City Dispatcher Sentenced to 14 Months for Leading a Bribery Scheme
PHILADELPHIA—Dorian Parsley, 44, of Philadelphia, formerly a dispatcher with the Philadelphia Police Department (PPD), was sentenced today to 14 months in prison for conspiracy, solicitation of a bribe, and honest services fraud in connection with a scheme by which she gave an unfair advantage to certain tow truck operators in exchange for cash bribes.
Parsley pleaded guilty to the charges on July 21, 2014. In addition to the prison term, U.S. District Court Judge Eduardo C. Robreno ordered a $1,000 fine, one year of supervised release, and a $300 special assessment.

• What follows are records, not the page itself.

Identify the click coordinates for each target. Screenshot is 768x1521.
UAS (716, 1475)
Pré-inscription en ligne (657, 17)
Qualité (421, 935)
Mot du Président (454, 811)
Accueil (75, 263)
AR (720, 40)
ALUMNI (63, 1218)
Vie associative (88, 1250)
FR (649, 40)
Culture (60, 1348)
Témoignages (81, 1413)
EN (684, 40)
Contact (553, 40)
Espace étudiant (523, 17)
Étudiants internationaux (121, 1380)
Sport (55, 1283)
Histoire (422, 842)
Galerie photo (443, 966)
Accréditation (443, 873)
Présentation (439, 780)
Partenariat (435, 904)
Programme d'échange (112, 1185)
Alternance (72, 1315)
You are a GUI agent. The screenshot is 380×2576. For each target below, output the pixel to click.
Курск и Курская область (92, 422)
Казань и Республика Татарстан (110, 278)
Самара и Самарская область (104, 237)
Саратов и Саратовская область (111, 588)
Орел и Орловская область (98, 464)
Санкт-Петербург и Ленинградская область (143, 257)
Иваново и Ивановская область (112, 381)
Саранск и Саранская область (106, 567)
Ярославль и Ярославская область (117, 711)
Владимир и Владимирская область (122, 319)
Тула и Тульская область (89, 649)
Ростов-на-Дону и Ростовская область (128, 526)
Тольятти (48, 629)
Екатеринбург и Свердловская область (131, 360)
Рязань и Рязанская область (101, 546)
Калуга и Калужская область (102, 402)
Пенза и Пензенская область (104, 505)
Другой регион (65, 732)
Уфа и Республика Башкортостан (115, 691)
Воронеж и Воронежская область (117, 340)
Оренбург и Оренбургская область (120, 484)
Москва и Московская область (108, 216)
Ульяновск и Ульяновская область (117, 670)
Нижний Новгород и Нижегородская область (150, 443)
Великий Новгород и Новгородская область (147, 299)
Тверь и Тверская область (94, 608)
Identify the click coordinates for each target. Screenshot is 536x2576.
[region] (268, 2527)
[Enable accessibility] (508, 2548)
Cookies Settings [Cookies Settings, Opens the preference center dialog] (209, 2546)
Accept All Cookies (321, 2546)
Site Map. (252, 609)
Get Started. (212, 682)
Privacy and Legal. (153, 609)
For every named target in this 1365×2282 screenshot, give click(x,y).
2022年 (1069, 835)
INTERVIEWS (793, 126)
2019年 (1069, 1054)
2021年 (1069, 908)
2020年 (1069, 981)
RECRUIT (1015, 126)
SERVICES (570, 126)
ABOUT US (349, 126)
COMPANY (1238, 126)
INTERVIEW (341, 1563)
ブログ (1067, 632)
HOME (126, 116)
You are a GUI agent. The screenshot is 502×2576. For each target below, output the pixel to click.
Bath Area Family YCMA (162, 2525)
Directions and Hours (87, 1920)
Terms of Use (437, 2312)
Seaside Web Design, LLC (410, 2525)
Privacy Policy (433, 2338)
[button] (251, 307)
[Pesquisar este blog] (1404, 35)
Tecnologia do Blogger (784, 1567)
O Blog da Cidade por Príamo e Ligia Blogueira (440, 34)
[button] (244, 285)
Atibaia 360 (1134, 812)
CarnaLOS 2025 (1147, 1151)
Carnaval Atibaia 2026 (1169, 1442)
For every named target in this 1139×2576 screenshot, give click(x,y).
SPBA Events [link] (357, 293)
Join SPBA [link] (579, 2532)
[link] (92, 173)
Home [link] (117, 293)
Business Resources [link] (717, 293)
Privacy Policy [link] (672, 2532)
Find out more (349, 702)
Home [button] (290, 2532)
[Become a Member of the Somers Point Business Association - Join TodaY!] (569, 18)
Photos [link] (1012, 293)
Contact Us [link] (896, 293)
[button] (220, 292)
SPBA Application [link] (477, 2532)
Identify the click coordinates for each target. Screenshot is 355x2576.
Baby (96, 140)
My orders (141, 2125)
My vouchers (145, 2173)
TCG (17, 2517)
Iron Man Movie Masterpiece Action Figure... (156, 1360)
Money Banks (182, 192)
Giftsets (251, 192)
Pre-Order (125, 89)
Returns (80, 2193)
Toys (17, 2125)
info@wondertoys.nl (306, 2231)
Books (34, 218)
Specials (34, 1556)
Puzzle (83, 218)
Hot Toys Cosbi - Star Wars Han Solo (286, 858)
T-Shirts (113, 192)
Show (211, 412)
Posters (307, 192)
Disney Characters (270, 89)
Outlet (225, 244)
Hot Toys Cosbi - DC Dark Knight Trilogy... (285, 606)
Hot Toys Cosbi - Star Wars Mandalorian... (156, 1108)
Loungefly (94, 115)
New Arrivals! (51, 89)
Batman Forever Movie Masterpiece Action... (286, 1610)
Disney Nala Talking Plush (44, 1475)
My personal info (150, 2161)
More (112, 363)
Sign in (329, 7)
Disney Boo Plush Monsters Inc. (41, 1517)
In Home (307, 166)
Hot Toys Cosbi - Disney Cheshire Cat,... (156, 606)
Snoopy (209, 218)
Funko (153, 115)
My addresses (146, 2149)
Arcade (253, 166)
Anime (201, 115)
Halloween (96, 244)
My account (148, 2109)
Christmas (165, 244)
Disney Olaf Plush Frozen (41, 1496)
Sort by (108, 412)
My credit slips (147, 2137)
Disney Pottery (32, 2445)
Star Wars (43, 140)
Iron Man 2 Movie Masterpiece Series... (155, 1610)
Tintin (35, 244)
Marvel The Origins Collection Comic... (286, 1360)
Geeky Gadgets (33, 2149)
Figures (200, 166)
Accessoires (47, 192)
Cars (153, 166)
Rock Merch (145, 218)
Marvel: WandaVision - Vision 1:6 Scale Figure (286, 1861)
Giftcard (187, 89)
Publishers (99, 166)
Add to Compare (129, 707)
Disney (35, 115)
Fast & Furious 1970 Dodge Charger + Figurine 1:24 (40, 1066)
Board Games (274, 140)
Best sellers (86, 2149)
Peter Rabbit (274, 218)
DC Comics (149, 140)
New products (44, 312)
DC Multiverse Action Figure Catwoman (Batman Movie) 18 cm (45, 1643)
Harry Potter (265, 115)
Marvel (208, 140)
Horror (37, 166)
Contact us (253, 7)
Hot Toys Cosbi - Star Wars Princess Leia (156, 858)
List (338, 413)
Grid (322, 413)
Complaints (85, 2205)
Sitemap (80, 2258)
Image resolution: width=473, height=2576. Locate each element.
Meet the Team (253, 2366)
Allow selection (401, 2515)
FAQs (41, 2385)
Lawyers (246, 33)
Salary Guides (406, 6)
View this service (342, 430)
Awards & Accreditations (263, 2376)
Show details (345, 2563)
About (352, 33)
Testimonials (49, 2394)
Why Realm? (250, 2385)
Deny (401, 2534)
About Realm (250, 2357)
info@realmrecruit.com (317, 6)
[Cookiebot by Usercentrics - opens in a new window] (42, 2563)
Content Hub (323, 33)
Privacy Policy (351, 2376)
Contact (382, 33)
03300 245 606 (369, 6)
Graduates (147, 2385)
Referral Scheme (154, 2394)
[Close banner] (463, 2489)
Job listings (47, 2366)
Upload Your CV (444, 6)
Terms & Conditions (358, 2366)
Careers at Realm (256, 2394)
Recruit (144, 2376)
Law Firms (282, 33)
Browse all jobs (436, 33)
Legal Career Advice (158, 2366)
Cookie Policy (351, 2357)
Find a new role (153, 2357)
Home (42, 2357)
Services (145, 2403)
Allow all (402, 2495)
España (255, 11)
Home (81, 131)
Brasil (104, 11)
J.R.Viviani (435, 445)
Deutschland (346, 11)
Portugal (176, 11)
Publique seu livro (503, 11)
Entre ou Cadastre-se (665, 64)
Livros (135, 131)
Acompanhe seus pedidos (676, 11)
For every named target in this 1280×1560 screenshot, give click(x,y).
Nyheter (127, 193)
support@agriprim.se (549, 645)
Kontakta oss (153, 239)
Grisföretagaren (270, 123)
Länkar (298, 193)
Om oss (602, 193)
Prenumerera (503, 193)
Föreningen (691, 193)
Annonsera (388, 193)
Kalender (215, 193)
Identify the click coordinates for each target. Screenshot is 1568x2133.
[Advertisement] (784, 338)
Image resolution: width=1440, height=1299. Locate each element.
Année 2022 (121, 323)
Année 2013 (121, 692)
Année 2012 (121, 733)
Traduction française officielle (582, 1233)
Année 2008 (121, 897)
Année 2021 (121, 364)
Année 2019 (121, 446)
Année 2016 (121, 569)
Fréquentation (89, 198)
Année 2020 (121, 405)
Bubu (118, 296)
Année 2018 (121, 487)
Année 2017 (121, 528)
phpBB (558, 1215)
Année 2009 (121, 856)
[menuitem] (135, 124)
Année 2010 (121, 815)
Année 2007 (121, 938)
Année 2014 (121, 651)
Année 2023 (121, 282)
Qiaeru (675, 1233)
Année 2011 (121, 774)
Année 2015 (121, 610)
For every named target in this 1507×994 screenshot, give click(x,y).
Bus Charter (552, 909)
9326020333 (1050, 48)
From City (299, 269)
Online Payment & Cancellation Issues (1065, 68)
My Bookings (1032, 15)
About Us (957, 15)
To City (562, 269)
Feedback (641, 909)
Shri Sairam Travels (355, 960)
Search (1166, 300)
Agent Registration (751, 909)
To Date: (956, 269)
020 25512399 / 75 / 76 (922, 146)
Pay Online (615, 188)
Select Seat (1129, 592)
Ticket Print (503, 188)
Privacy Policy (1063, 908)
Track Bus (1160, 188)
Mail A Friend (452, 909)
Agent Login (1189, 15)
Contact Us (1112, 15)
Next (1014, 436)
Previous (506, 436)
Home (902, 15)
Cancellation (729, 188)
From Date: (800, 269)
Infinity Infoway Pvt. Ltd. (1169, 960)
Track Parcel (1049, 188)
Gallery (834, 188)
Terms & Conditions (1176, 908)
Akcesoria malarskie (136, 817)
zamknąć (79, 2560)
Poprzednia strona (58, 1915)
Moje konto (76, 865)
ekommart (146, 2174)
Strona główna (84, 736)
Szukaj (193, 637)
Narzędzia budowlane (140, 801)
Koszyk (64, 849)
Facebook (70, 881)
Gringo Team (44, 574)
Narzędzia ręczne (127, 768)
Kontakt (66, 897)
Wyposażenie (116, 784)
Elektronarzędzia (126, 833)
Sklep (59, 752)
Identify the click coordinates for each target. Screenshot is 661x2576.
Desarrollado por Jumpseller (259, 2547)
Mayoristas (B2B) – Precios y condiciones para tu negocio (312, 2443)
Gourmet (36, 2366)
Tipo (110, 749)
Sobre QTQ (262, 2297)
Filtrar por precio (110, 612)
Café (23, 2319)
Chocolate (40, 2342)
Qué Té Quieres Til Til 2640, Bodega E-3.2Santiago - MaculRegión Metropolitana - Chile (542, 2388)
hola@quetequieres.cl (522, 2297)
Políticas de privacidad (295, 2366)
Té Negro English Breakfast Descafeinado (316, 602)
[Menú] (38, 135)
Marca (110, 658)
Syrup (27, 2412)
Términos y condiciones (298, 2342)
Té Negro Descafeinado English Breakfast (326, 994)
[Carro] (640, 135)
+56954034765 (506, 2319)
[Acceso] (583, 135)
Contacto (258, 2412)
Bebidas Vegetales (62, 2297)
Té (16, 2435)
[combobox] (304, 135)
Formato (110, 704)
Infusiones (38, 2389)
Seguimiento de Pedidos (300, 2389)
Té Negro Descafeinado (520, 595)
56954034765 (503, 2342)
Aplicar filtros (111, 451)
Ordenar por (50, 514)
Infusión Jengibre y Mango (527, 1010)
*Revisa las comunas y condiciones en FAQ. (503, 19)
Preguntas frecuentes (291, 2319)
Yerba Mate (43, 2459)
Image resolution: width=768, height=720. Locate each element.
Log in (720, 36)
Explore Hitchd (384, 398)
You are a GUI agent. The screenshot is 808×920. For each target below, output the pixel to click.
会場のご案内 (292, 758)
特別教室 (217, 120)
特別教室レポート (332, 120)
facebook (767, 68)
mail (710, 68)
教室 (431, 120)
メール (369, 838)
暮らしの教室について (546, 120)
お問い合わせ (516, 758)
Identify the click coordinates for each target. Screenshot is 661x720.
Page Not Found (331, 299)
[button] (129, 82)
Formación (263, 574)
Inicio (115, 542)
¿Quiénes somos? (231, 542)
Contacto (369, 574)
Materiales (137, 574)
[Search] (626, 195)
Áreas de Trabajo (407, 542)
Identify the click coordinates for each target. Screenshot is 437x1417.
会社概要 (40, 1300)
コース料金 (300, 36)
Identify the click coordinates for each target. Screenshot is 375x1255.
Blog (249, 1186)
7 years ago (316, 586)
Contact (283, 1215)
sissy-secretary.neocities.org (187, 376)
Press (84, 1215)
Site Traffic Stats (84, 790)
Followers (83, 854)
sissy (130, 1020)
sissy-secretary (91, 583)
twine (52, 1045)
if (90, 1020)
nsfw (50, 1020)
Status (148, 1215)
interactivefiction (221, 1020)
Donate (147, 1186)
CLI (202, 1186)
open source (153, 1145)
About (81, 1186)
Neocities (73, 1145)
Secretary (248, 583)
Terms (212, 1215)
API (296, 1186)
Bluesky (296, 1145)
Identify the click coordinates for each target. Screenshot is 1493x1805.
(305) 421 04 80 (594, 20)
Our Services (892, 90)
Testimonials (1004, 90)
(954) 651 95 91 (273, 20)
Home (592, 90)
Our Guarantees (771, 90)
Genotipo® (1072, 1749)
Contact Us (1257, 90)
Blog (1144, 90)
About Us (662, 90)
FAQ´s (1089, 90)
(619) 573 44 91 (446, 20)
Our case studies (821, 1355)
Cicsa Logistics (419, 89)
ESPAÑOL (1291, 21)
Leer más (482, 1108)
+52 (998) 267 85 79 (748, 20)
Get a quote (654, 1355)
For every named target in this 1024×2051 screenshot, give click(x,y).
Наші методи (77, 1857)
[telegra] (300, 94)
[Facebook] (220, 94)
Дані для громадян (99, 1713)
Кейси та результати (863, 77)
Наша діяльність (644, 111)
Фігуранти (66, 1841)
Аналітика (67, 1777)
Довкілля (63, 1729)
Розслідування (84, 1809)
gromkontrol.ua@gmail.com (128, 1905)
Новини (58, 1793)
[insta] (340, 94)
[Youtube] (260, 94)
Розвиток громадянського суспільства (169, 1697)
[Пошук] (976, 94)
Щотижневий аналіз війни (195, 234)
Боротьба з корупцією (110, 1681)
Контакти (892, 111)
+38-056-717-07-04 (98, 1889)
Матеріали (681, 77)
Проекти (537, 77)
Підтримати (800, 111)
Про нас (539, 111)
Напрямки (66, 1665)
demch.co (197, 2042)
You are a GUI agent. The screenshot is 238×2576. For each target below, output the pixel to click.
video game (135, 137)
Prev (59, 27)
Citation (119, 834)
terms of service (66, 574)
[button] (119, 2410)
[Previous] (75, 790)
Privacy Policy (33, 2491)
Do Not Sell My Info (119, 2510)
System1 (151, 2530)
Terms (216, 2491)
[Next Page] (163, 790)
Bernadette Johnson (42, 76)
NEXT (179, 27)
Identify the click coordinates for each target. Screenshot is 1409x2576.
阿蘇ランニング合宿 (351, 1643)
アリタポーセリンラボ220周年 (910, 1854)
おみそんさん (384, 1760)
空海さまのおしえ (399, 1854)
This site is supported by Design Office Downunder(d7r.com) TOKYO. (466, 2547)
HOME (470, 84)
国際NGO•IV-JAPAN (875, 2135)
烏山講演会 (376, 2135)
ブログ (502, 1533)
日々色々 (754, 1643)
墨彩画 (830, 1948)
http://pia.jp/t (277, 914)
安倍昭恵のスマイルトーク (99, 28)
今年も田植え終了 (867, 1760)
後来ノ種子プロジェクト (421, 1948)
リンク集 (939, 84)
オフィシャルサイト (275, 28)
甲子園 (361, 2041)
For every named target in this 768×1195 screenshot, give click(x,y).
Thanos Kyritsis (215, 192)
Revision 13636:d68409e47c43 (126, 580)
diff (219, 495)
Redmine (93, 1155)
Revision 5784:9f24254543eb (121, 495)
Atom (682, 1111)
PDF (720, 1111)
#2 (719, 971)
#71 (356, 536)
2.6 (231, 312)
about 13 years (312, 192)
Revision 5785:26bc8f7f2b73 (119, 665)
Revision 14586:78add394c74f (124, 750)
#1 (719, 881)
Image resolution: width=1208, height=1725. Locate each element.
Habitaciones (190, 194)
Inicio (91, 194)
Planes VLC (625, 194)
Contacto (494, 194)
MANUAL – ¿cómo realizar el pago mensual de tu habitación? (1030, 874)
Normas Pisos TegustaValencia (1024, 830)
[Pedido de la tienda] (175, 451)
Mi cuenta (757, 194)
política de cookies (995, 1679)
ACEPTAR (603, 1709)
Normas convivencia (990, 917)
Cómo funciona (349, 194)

Between February 2011 and December 2013, Parsley operated a bribery scheme through which she collected weekly payments totaling more than $35,000 from three tow truck operators, now her co-defendants, in exchange for providing them with certain confidential information, including accident and disabled vehicle locations, and the personal identifying information of accident victims. Parsley did this by secretly sending text messages from her personal cellphone, in a purposeful end-run around PPD policies and procedures. In this way, the defendant provided an unfair economic advantage to her bribers, at the expense of other tow truck operators who relied on the proper functioning of the PPD’s rotational towing program.
The case was investigated by the Federal Bureau of Investigation and the Philadelphia Police Department. It is being prosecuted by Assistant United States Attorneys Kevin Brenner and Jennifer Chun Barry.